*Dataset records*:

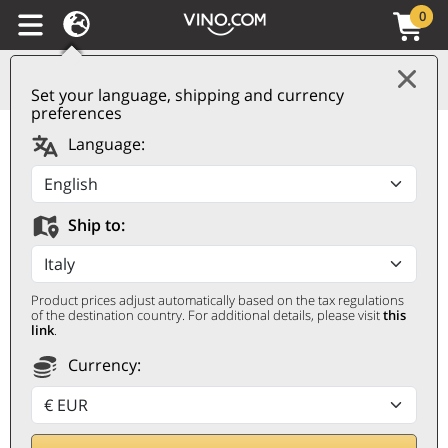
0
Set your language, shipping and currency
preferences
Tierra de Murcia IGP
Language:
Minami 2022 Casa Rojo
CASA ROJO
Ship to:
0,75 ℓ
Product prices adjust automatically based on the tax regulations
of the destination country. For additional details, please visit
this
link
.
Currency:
--
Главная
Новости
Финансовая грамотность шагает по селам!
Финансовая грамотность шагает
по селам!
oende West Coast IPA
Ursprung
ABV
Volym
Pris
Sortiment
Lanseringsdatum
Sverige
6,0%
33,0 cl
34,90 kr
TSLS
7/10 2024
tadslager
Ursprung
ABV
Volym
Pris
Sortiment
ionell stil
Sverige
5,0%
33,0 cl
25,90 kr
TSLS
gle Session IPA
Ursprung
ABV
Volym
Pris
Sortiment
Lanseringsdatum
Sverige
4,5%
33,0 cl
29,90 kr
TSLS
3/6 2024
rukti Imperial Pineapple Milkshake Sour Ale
==
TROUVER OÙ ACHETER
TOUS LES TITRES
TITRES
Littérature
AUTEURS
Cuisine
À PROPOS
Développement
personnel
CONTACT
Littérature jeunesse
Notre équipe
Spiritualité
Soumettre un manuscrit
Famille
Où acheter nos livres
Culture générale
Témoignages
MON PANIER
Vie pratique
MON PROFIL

*Problem requirements*: Scan the material for the word "Финансовая". Return every line where it is found.

*Task response*:
Финансовая грамотность шагает по селам!
Финансовая грамотность шагает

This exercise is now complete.